Given data:
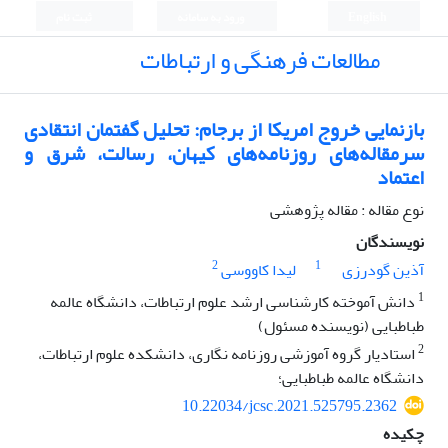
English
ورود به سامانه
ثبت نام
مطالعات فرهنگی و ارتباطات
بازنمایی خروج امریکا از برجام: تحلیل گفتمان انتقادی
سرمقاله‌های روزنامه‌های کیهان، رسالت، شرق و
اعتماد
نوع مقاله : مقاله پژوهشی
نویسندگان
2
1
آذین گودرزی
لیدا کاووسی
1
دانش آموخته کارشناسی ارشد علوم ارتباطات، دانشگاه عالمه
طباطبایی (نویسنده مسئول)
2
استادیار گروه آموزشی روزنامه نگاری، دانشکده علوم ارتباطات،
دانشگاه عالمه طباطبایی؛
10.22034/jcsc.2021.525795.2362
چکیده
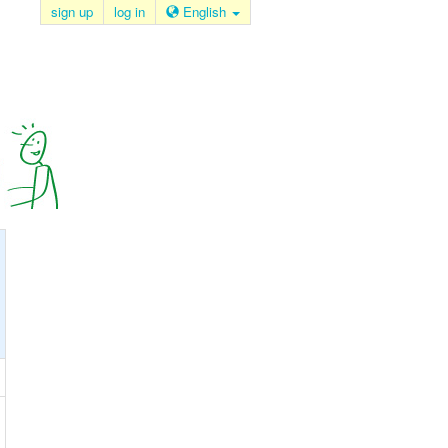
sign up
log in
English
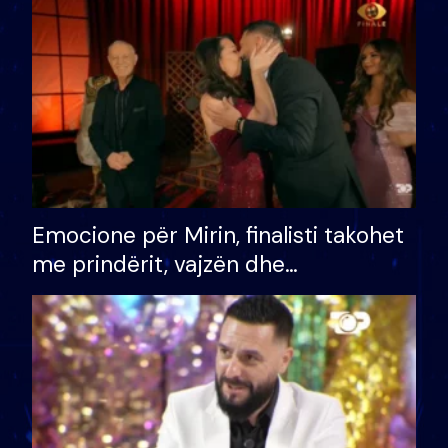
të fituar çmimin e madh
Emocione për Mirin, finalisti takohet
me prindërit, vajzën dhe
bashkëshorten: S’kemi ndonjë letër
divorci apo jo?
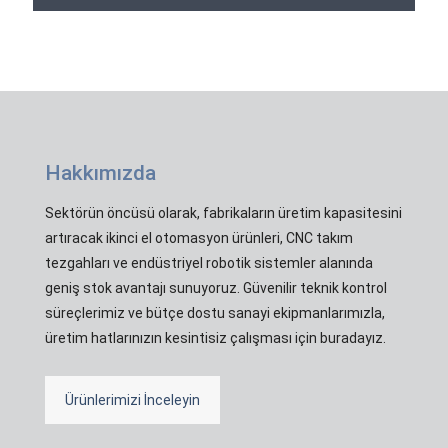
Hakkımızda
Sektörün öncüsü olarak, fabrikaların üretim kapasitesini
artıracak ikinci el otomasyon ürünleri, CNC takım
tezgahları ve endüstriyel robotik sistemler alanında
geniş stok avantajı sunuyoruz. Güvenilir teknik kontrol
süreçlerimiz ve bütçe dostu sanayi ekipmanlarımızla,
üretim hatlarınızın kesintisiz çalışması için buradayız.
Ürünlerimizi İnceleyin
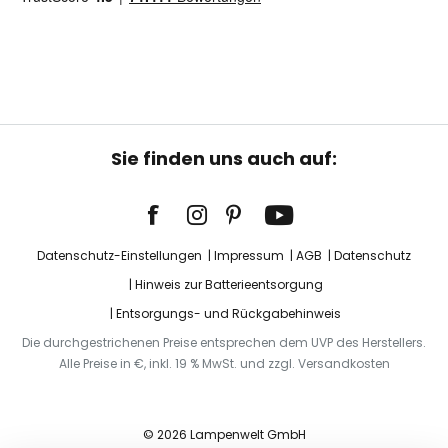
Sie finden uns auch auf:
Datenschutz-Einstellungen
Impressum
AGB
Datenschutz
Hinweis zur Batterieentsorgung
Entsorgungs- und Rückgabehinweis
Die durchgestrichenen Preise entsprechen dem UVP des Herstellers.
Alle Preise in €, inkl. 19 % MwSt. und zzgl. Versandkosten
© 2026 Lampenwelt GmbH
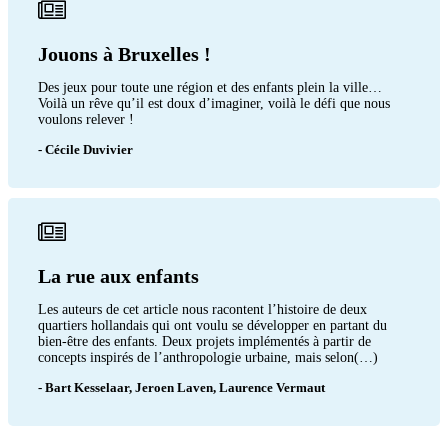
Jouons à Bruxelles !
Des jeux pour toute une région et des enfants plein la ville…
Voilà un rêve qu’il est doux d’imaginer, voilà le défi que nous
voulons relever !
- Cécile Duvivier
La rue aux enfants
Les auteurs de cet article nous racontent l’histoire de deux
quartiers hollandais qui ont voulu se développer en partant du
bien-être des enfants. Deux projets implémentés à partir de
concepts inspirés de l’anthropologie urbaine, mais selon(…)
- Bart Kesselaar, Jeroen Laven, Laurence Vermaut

Task directions:
Output the data above without changes, apart from leaving out the pictures.

Written solution:
English
ورود به سامانه
ثبت نام
مطالعات فرهنگی و ارتباطات
بازنمایی خروج امریکا از برجام: تحلیل گفتمان انتقادی
سرمقاله‌های روزنامه‌های کیهان، رسالت، شرق و
اعتماد
نوع مقاله : مقاله پژوهشی
نویسندگان
2
1
آذین گودرزی
لیدا کاووسی
1
دانش آموخته کارشناسی ارشد علوم ارتباطات، دانشگاه عالمه
طباطبایی (نویسنده مسئول)
2
استادیار گروه آموزشی روزنامه نگاری، دانشکده علوم ارتباطات،
دانشگاه عالمه طباطبایی؛
10.22034/jcsc.2021.525795.2362
چکیده
sign up
log in
English
të fituar çmimin e madh
Emocione për Mirin, finalisti takohet
me prindërit, vajzën dhe
bashkëshorten: S’kemi ndonjë letër
divorci apo jo?
Hakkımızda
Sektörün öncüsü olarak, fabrikaların üretim kapasitesini
artıracak ikinci el otomasyon ürünleri, CNC takım
tezgahları ve endüstriyel robotik sistemler alanında
geniş stok avantajı sunuyoruz. Güvenilir teknik kontrol
süreçlerimiz ve bütçe dostu sanayi ekipmanlarımızla,
üretim hatlarınızın kesintisiz çalışması için buradayız.
Ürünlerimizi İnceleyin
Sie finden uns auch auf:
Datenschutz-Einstellungen
Impressum
AGB
Datenschutz
Hinweis zur Batterieentsorgung
Entsorgungs- und Rückgabehinweis
Die durchgestrichenen Preise entsprechen dem UVP des Herstellers.
Alle Preise in €, inkl. 19 % MwSt. und zzgl. Versandkosten
© 2026 Lampenwelt GmbH
Jouons à Bruxelles !
Des jeux pour toute une région et des enfants plein la ville…
Voilà un rêve qu’il est doux d’imaginer, voilà le défi que nous
voulons relever !
- Cécile Duvivier
La rue aux enfants
Les auteurs de cet article nous racontent l’histoire de deux
quartiers hollandais qui ont voulu se développer en partant du
bien-être des enfants. Deux projets implémentés à partir de
concepts inspirés de l’anthropologie urbaine, mais selon(…)
- Bart Kesselaar, Jeroen Laven, Laurence Vermaut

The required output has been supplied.